[Saved entries]
━━━━━━━━━━━━━━━━━━━━

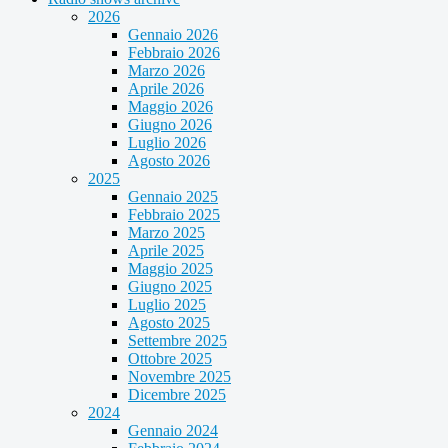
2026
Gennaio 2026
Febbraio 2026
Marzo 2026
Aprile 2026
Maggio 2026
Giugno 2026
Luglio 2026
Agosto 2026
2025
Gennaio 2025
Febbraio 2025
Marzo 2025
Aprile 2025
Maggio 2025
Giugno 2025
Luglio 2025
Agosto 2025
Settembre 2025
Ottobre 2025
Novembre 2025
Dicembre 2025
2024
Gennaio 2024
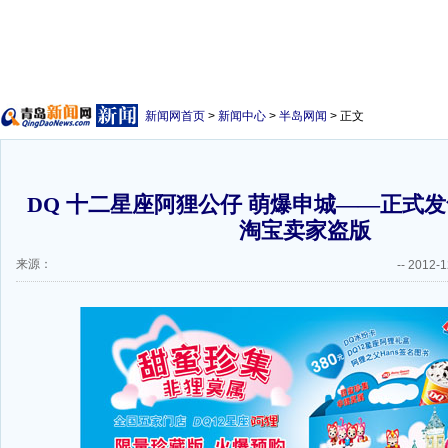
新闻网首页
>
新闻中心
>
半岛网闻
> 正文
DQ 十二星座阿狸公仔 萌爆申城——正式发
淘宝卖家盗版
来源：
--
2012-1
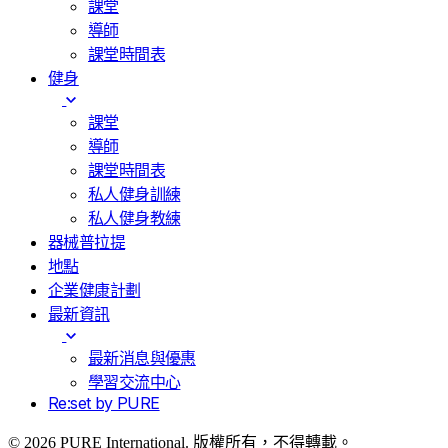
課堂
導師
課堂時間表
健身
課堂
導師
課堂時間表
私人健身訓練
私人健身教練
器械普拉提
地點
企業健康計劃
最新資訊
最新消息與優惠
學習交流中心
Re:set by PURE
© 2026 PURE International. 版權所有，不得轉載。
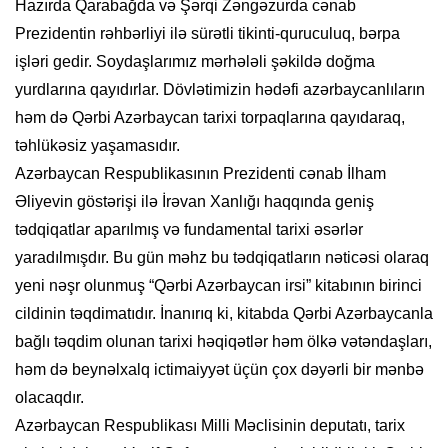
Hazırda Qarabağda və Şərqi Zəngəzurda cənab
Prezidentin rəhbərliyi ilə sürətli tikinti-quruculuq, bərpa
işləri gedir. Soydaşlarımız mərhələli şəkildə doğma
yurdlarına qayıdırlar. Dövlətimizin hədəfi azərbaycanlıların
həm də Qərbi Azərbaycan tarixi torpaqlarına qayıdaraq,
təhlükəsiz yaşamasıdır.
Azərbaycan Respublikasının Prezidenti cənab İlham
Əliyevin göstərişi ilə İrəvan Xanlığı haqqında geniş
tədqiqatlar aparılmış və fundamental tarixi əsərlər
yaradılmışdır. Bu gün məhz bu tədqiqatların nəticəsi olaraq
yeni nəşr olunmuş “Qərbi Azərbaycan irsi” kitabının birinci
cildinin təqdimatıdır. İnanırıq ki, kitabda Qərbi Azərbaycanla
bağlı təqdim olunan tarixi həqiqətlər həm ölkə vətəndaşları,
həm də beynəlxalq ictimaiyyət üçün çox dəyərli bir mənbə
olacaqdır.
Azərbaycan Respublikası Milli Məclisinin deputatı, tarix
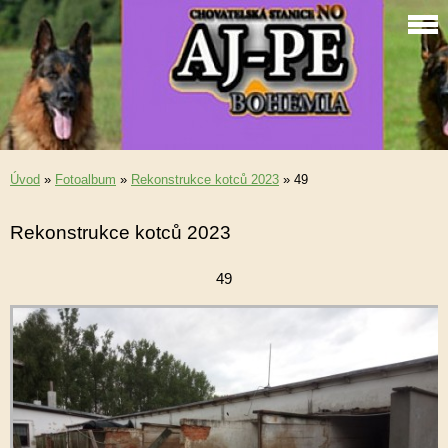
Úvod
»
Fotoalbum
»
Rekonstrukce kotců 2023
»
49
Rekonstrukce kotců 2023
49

━━━━━━━━━━━━━━━━━━━━

TASK GOAL:
Output each line exactly as shown above; no pictures go in the copy.

OUTPUT:
2026
Gennaio 2026
Febbraio 2026
Marzo 2026
Aprile 2026
Maggio 2026
Giugno 2026
Luglio 2026
Agosto 2026
2025
Gennaio 2025
Febbraio 2025
Marzo 2025
Aprile 2025
Maggio 2025
Giugno 2025
Luglio 2025
Agosto 2025
Settembre 2025
Ottobre 2025
Novembre 2025
Dicembre 2025
2024
Gennaio 2024
新闻网首页
>
新闻中心
>
半岛网闻
> 正文
DQ 十二星座阿狸公仔 萌爆申城——正式发
淘宝卖家盗版
来源：
--
2012-1
課堂
導師
課堂時間表
健身
課堂
導師
課堂時間表
私人健身訓練
私人健身教練
器械普拉提
地點
企業健康計劃
最新資訊
最新消息與優惠
學習交流中心
Re:set by PURE
© 2026 PURE International. 版權所有，不得轉載。
Hazırda Qarabağda və Şərqi Zəngəzurda cənab
Prezidentin rəhbərliyi ilə sürətli tikinti-quruculuq, bərpa
işləri gedir. Soydaşlarımız mərhələli şəkildə doğma
yurdlarına qayıdırlar. Dövlətimizin hədəfi azərbaycanlıların
həm də Qərbi Azərbaycan tarixi torpaqlarına qayıdaraq,
təhlükəsiz yaşamasıdır.
Azərbaycan Respublikasının Prezidenti cənab İlham
Əliyevin göstərişi ilə İrəvan Xanlığı haqqında geniş
tədqiqatlar aparılmış və fundamental tarixi əsərlər
yaradılmışdır. Bu gün məhz bu tədqiqatların nəticəsi olaraq
yeni nəşr olunmuş “Qərbi Azərbaycan irsi” kitabının birinci
cildinin təqdimatıdır. İnanırıq ki, kitabda Qərbi Azərbaycanla
bağlı təqdim olunan tarixi həqiqətlər həm ölkə vətəndaşları,
həm də beynəlxalq ictimaiyyət üçün çox dəyərli bir mənbə
olacaqdır.
Azərbaycan Respublikası Milli Məclisinin deputatı, tarix
Úvod
»
Fotoalbum
»
Rekonstrukce kotců 2023
»
49
Rekonstrukce kotců 2023
49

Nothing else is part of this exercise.